Selama enam bulan pandemi Corona di Indonesia, Menteri Dalam Negeri (mendagri) Tito Karnavian kerap melontarkan sejumlah pernyataan kontroversial terkait Corona.
Awal pandemi di bulan Maret 2020, ia menyarankan kepada masyarakat untuk mengkonsumsi tauge sebagai penangkal virus Corona. Saya berpikir positif saat itu Tito Karnavian sedang mengaktualisasikan bakat terpendam yang dimiliki.
Akhir Agustus, ia kembali memberikan paparan mengenai anatomi virus Corona. Saya tetap berpikir positif bahwa Tito Karnavian sangat berbakat di bidang mikrobiologi.
Bila melihat tugas pokok dan fungsi Menteri Dalam Negeri, maka kedua statement tersebut bukan merupakan bidang pekerjaan Kementerian Dalam Negeri yang ia pimpin.
Awal September, ia kembali mengeluarkan pernyataan agak membingungkan bagi sebagian besar masyarakat. Ia menyebutkan bahwa bentuk pemerintahan otokrasi dan oligarki lebih efektif dalam menangani penyebaran Corona.

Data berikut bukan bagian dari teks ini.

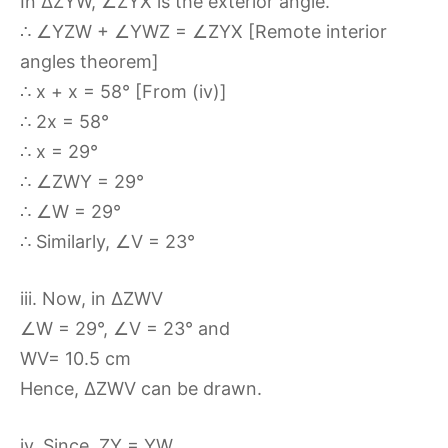
In ∆ZYW, ∠ZYX is the exterior angle.
∴ ∠YZW + ∠YWZ = ∠ZYX [Remote interior
angles theorem]
∴ x + x = 58° [From (iv)]
∴ 2x = 58°
∴ x = 29°
∴ ∠ZWY = 29°
∴ ∠W = 29°
∴ Similarly, ∠V = 23°
iii. Now, in ∆ZWV
∠W = 29°, ∠V = 23° and
WV= 10.5 cm
Hence, ∆ZWV can be drawn.
iv. Since, ZY = YW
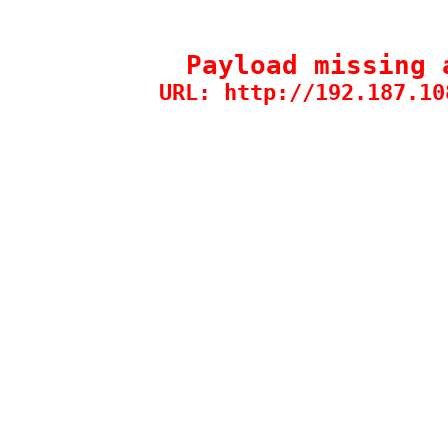
Payload missing 
URL: http://192.187.10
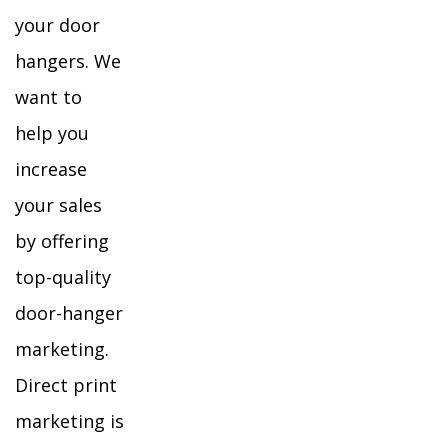
your door
hangers. We
want to
help you
increase
your sales
by offering
top-quality
door-hanger
marketing.
Direct print
marketing is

Saya mesti berpikir positif kembali dengan statement Mendagri di atas.
Memang ada benarnya apa yang dikatakan Tito Karnavian. Pernyataan tersebut senada dengan pernyataan Guru Besar Fakultas Hukum Universitas Indonesia (UI), Jimly Ashshiddiqie.
China dan Vietnam merupakan dua negara oligarki yang berhasil menekan persebaran pandemi Corona di negaranya. Hingga tanggal 4 September 2020, terdapat 85.102 kasus dan 25 kasus baru Corona di China. Sedangkan di Vietnam jumlah positif Corona mencapai 1.046 dengan tanpa ada kasus baru.
Bila dicermati, pernyataan Mendagri tersebut didasari oleh penambahan sejumlah kasus baru setelah mencapai angka maksimum positif Corona di kedua negara.
Keberhasilan dua negara tersebut disebabkan adanya sentralisasi kebijakan dan kepercayaan rakyat yang kuat terhadap pemimpinnya.
Tetapi, Tito Karnavian agaknya "pilih kasih" dalam memberikan statement keberhasilan penanganan Corona.
Ia mungkin lupa bahwa ada tiga negara non-oligarki berhasil dalam penanganan Corona. Ketiga adalah Jerman, Taiwan dan Selandia Baru.
Jumlah positif Corona di Jerman hingga 4 September 2020 tercatat 248.814 kasus dan tanpa ada penambahan kasus baru. Selandia Baru mencatatkan 1.764 kasus dan 5 kasus baru positif Corona. Sementara itu, Taiwan tidak mengalami penambahan kasus baru setelah tercatat ada 489 kasus positif Corona di negara tersebut.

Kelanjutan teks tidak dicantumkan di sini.